When delegating access to DataDAOs, users maintain cryptographic control while granting permission to decrypt and use their data. This enables precise attribution across all network layers: the L1 tracks contributions by wallet, TEEs enforce wallet-specific permissions, and rewards flow directly to contributing addresses.

Economic Layer: Dual Token System

Two types of tokens coordinate the network's economics:

VANA Token: The native token used for transaction fees and data access. For data access specifically, users burn both VANA and data tokens (20% VANA, 80% data token ratio). VANA serves as the base trading pair for all VRC-20 tokens, tying the entire network together economically.

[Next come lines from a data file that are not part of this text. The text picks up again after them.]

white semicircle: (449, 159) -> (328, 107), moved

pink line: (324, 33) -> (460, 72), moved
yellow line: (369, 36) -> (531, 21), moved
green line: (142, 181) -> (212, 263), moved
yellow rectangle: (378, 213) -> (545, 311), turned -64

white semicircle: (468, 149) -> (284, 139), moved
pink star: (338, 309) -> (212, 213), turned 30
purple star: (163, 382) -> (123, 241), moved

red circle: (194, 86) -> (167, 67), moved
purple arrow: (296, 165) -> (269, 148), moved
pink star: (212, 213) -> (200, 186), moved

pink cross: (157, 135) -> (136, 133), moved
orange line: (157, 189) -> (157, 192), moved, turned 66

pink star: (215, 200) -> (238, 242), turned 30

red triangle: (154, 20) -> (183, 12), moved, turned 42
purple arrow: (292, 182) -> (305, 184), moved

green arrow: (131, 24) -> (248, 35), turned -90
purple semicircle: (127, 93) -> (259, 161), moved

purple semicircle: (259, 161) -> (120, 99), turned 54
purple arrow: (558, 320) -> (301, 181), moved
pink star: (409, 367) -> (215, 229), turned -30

VRC-20 Data Tokens: Dataset-specific tokens earned by data contributors and burned for data access. While fully ERC-20 compatible, they include additional functionality that directly ties them to specific datasets through cryptographic contribution proofs and access controls. This enables granular, dataset-specific economics while maintaining compatibility with the broader DeFi ecosystem.

How It All Works Together

When users contribute data to a DataDAO, they receive VRC-20 tokens representing their contribution. Data access requires burning both VANA and the relevant VRC-20 tokens, with computation happening in TEEs that preserve privacy. The L1 coordinates all permissions and economic flows throughout this process.

This creates a unified system where users retain ownership of their data, earn from its use, and enable AI training on previously inaccessible private datasets.